(Data section)

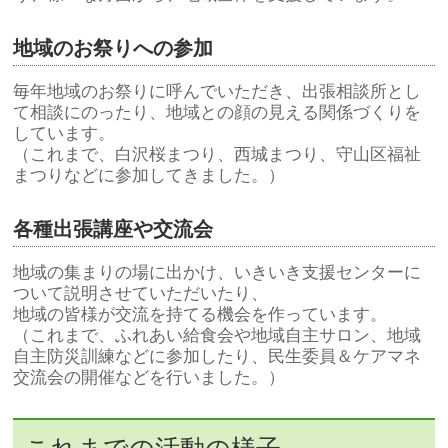
地域のお祭りへの参加
毎年地域のお祭りに呼んでいただき、出張相談所とし
て相談にのったり、地域との顔の見える関係づくりを
しています。
（これまで、白沢桜まつり、西城まつり、守山区福祉
まつりなどに参加してきました。）
各種出張講座や交流会
地域の集まりの場に出かけ、いきいき支援センターに
ついて説明させていただいたり、
地域の皆様が交流を持てる機会を作っています。
（これまで、ふれあい給食会や地域自主サロン、地域
自主防災訓練などに参加したり、民生委員＆ケアマネ
交流会の開催などを行いました。）
これまでの活動の様子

(End Data section)

Repeat the data above word for word, without pictures.

地域のお祭りへの参加
毎年地域のお祭りに呼んでいただき、出張相談所とし
て相談にのったり、地域との顔の見える関係づくりを
しています。
（これまで、白沢桜まつり、西城まつり、守山区福祉
まつりなどに参加してきました。）
各種出張講座や交流会
地域の集まりの場に出かけ、いきいき支援センターに
ついて説明させていただいたり、
地域の皆様が交流を持てる機会を作っています。
（これまで、ふれあい給食会や地域自主サロン、地域
自主防災訓練などに参加したり、民生委員＆ケアマネ
交流会の開催などを行いました。）
これまでの活動の様子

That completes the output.